I suppose it doesn’t help matters that his more immediate “destiny,” according to Richard Alpert, actually was to die. But then one has to scratch one’s head about why Locke is so willing to believe what other people tell him in the first place. Think about it. Matthew Abaddon (who actually reminds me a lot of the Hatian from Heroes, except slightly chattier and, well, kind of dead now) is the one who convinced him to go on that darn Walkabout. Ben is the one who told him it was his destiny to succeed his position as leader of the Others. Alpert, of course, is the one who told him he had to die in order to bring back the others, lowercase.

(Speaking of which, are we going to get a more compelling explanation other than that his funeral served as a catalyst for that heartfelt reunion on the docks? Is it because he had to serve as Christian Shephard’s proxy on the Ajira flight, or was it just convenient that Jack happened to have the dead body of somebody he really didn’t get along with lying around in a coffin at the time, and that said body happened to be the same shoe size as his father?)

And now Charles Widmore is telling Locke that he is actually there to help, that he was once the leader of the Others, that Ben duped him out of power and sent him off the island, and that he cares very deeply about its future! (I actually got caught up in this maelstrom of dubious statements, proving that I am just as gullible as I am paranoid. Which is completely counterintuitive, but that’s just how I roll. Like an oblong. So anyway.) Then Ben has to interrupt him mid-suicide and refute everything Widmore just claimed, and tell Locke a few more times that he is indeed “special,” since he obviously forgot, in order to convince the man not to off himself. And then he turns around and does it for him. (By the way, WHO THE HELL ARE WE SUPPOSED TO BELIEVE WHEN WE CAN’T EVEN TRUST EITHER OF THESE DIABOLICAL MASTERMINDS?) Poor Locke. Can the guy catch a break already, or is he destined to be everyone else’s patsy?

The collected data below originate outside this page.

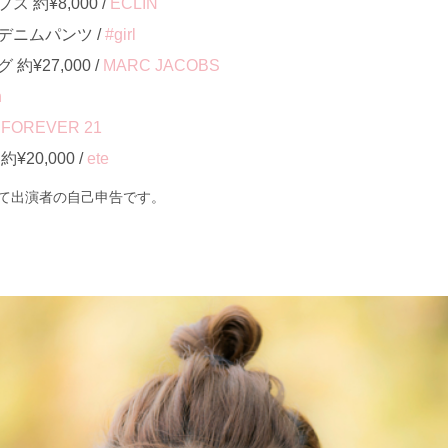
約¥8,000 /
ECLIN
デニムパンツ /
#girl
¥27,000 /
MARC JACOBS
h
/
FOREVER 21
20,000 /
ete
て出演者の自己申告です。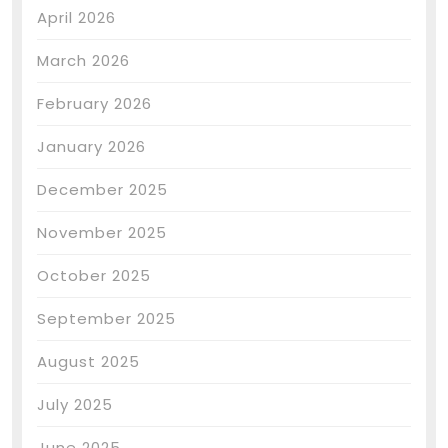
April 2026
March 2026
February 2026
January 2026
December 2025
November 2025
October 2025
September 2025
August 2025
July 2025
June 2025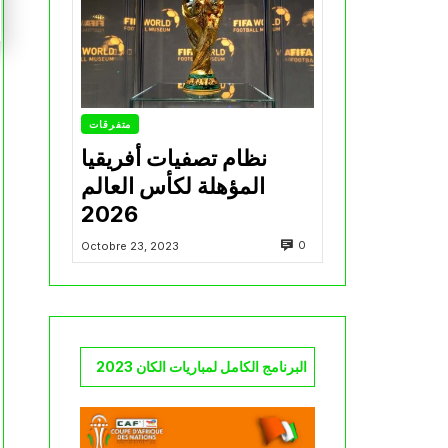
متفرقات
نظام تصفيات أفريقيا
المؤهلة لكأس العالم
2026
0
Octobre 23, 2023
البرنامج الكامل لمباريات الكان 2023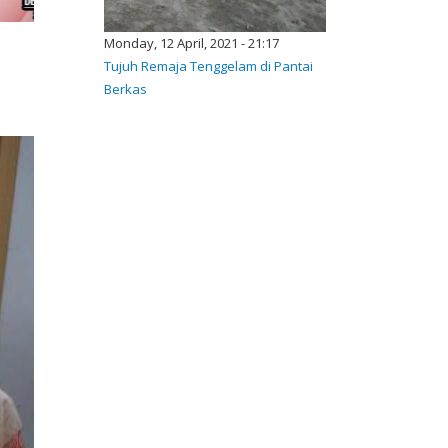
Monday, 12 April, 2021 - 21:17
Tujuh Remaja Tenggelam di Pantai
Berkas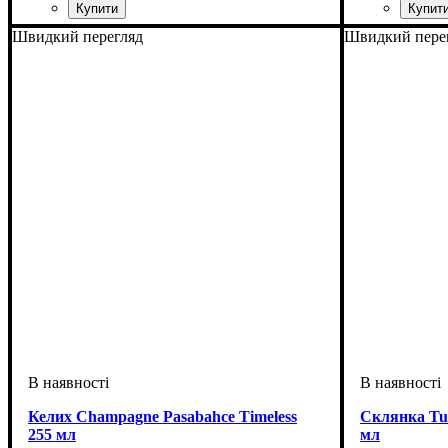
Швидкий перегляд
Швидкий пере
Келих Champagne Pasabahce Timeless
Склянка Tum
255 мл
мл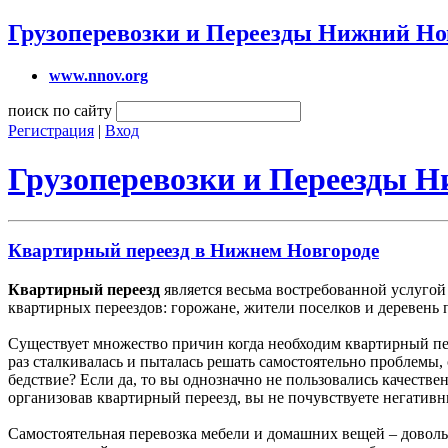
Грузоперевозки и Переезды Нижний Но
www.nnov.org
поиск по сайту
Регистрация
|
Вход
Грузоперевозки и Переезды 
Квартирный переезд в Нижнем Новгороде
Квартирный переезд
является весьма востребованной услуго
квартирных переездов: горожане, жители поселков и деревень 
Существует множество причин когда необходим квартирный пере
раз сталкивалась и пыталась решать самостоятельно проблемы
бедствие? Если да, то вы однозначно не пользовались качеств
организовав квартирный переезд, вы не почувствуете негативн
Самостоятельная перевозка мебели и домашних вещей – доволь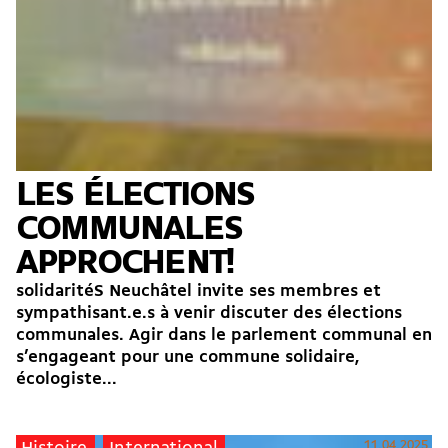
LES ÉLECTIONS
COMMUNALES
APPROCHENT!
solidaritéS Neuchâtel invite ses membres et
sympathisant.e.s à venir discuter des élections
communales. Agir dans le parlement communal en
s’engageant pour une commune solidaire,
écologiste...
11.04.2025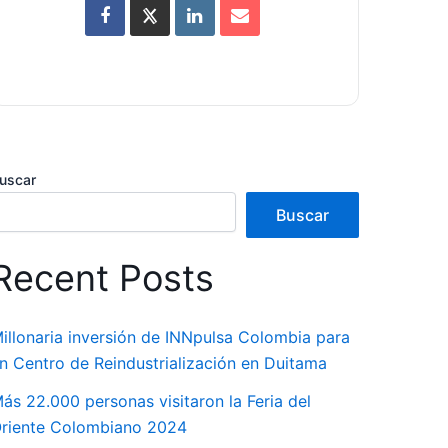
uscar
Buscar
Recent Posts
illonaria inversión de INNpulsa Colombia para
n Centro de Reindustrialización en Duitama
ás 22.000 personas visitaron la Feria del
riente Colombiano 2024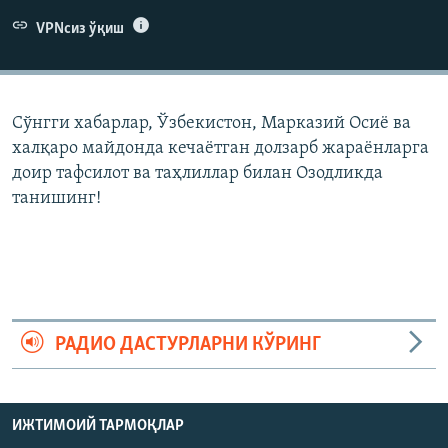
VPNсиз ўқиш
Сўнгги хабарлар, Ўзбекистон, Марказий Осиë ва
халқаро майдонда кечаëтган долзарб жараëнларга
доир тафсилот ва таҳлиллар билан Озодликда
танишинг!
РАДИО ДАСТУРЛАРНИ КЎРИНГ
ИЖТИМОИЙ ТАРМОҚЛАР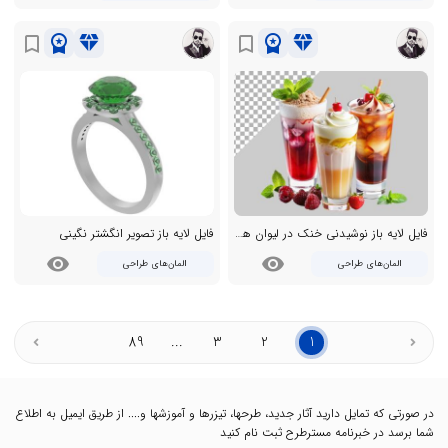
workspace_premium
diamond
workspace_premium
diamond
bookmark_border
bookmark_border
فایل لایه باز نوشیدنی خنک در لیوان های مختلف
فایل لایه باز تصویر انگشتر نگینی
visibility
visibility
المان‌های طراحی
المان‌های طراحی
89
...
3
2
1
در صورتی که تمایل دارید آثار جدید، طرحها، تیزرها و آموزشها و.... از طریق ایمیل به اطلاع
شما برسد در خبرنامه مسترطرح ثبت نام کنید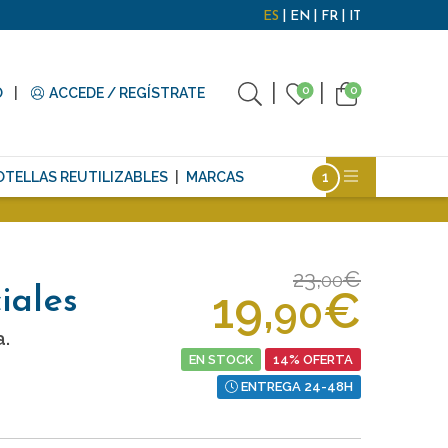
ES
EN
FR
IT
0
0
O
ACCEDE / REGÍSTRATE
OTELLAS REUTILIZABLES
MARCAS
23,
€
00
19,
€
iales
90
a.
EN STOCK
14% OFERTA
ENTREGA 24-48H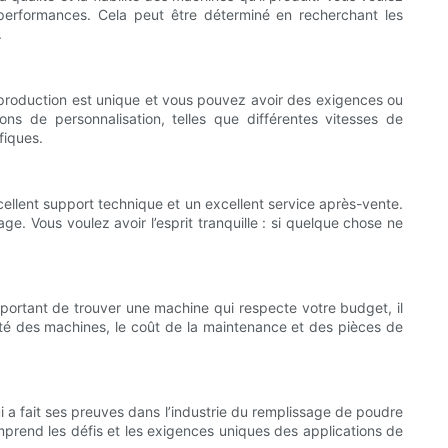
 performances. Cela peut être déterminé en recherchant les
.
de production est unique et vous pouvez avoir des exigences ou
ns de personnalisation, telles que différentes vitesses de
fiques.
cellent support technique et un excellent service après-vente.
ge. Vous voulez avoir l’esprit tranquille : si quelque chose ne
mportant de trouver une machine qui respecte votre budget, il
ilité des machines, le coût de la maintenance et des pièces de
ui a fait ses preuves dans l’industrie du remplissage de poudre
omprend les défis et les exigences uniques des applications de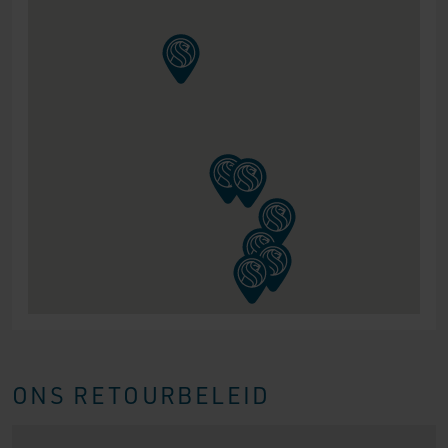
ONS RETOURBELEID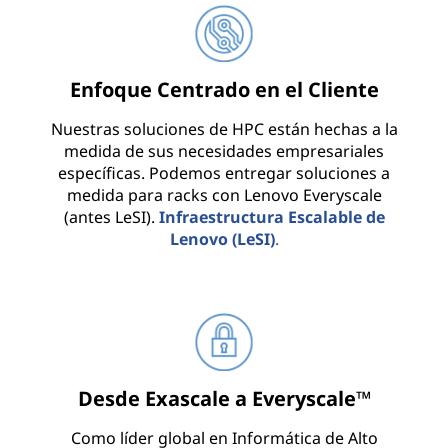
a
d
Enfoque Centrado en el Cliente
o
Nuestras soluciones de HPC están hechas a la
r
medida de sus necesidades empresariales
específicas. Podemos entregar soluciones a
e
medida para racks con Lenovo Everyscale
(antes LeSI).
Infraestructura Escalable de
s
Lenovo (LeSI)
.
e
n
t
o
Desde Exascale a Everyscale™
d
Como líder global en Informática de Alto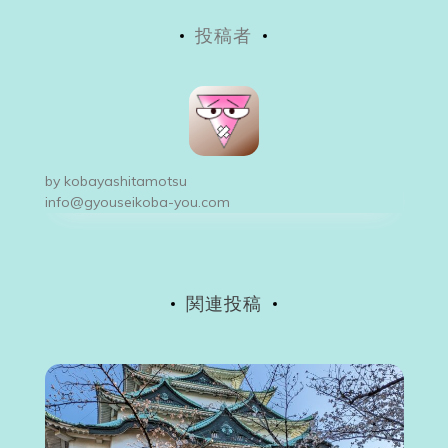
稿
投稿者
ナ
ビ
ゲ
ー
by
kobayashitamotsu
シ
info@gyouseikoba-you.com
ョ
ン
関連投稿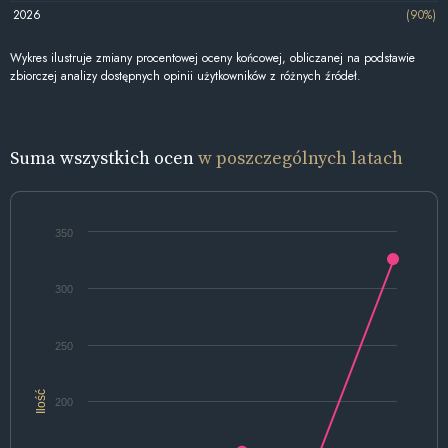
2026
(90%)
Wykres ilustruje zmiany procentowej oceny końcowej, obliczanej na podstawie
zbiorczej analizy dostępnych opinii użytkowników z różnych źródeł.
Suma wszystkich ocen
w poszczególnych latach
350
300
250
Ilość
200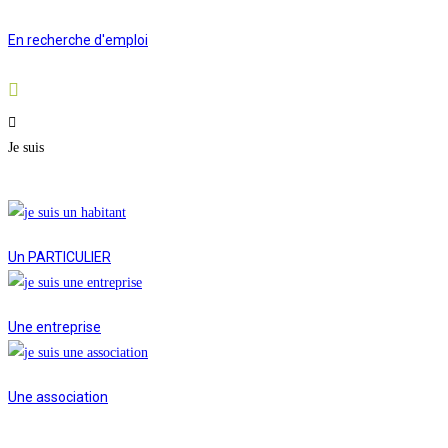
En recherche d'emploi
Je suis
Un PARTICULIER
Une entreprise
Une association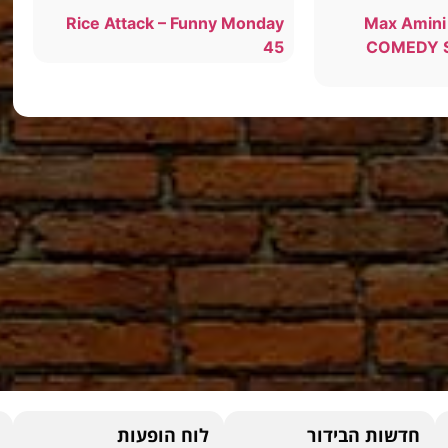
Rice Attack – Funny Monday
Max Amini
45
COMEDY S
חדשות הבידור
לוח הופעות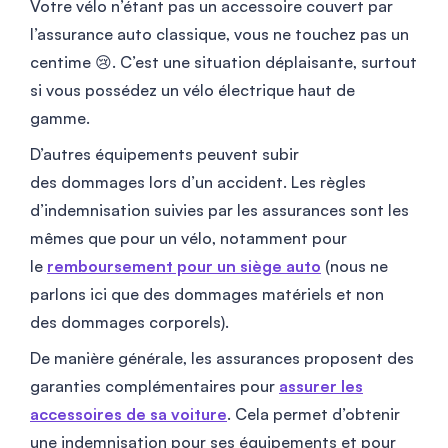
Votre vélo n’étant pas un accessoire couvert par
l’assurance auto classique, vous ne touchez pas un
centime 😢. C’est une situation déplaisante, surtout
si vous possédez un vélo électrique haut de
gamme.
D’autres équipements peuvent subir
des dommages lors d’un accident. Les règles
d’indemnisation suivies par les assurances sont les
mêmes que pour un vélo, notamment pour
le
remboursement pour un siège auto
(nous ne
parlons ici que des dommages matériels et non
des dommages corporels).
De manière générale, les assurances proposent des
garanties complémentaires pour
assurer les
accessoires de sa voiture
. Cela permet d’obtenir
une indemnisation pour ses équipements et pour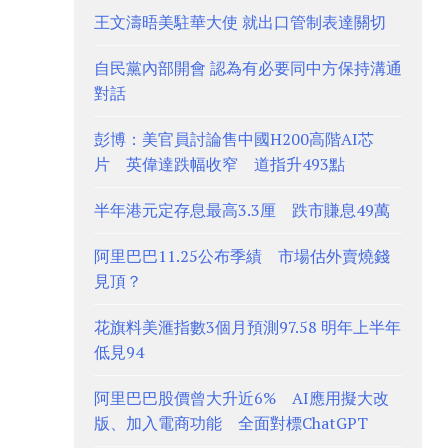
王文濤晤美駐華大使 就出口管制表達關切
自民黨內部開會 認為有必要同中方保持溝通
對話
彭博：美官員討論售中國H200高階AI芯
片 英偉達跌幅收窄 道指升493點
半年港元定存息最高3.3厘 跌市賺息49萬
阿里巴巴11.25公布季績 市場估外賣燒錢
見頂？
花旗料美滙指數3個月預測97.58 明年上半年
低見94
阿里巴巴股價曾大升近6% AI應用擬大改
版、加入電商功能 全面對標ChatGPT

(Also, you want to know why Locke failed in his pathetically desperate attempts to convince Jack and the rest of them to go back with him? Because he was too damn vague, that’s why. Wouldn’t it have been more effective to agree with Kate’s “you were desperate to stay on the island because you didn’t love anyone” by saying, “yes, Kate, you obviously don’t love Sawyer if you’re willing to twiddle your thumbs while he bleeds his brains out through is nose”? I mean, come on.)

And finally…

  • Are Caesar and Ilana the new Jack and Kate?
  • Why did Ben exile Widmore from the island?
  • Who’s telling Locke more lies/less of the truth—Ben, or Widmore?
  • Did Ben always intend to kill Locke himself, or was that information about Jin being alive and an Eloise Hawking namedrop what inspired him?
  • Who is Ms. Hawking really working for—Ben, Widmore… or both?
  • Since when did this become the Ben & Widmore show?
  • Where on the !@#$% island are Sun and Sayid? And now that they’re all back (somewhere), are the white flashes actually going to stop? If so, then is everyone now stuck in Dharma time? Is that why we saw Faraday lurking around the Orchid in the season premiere?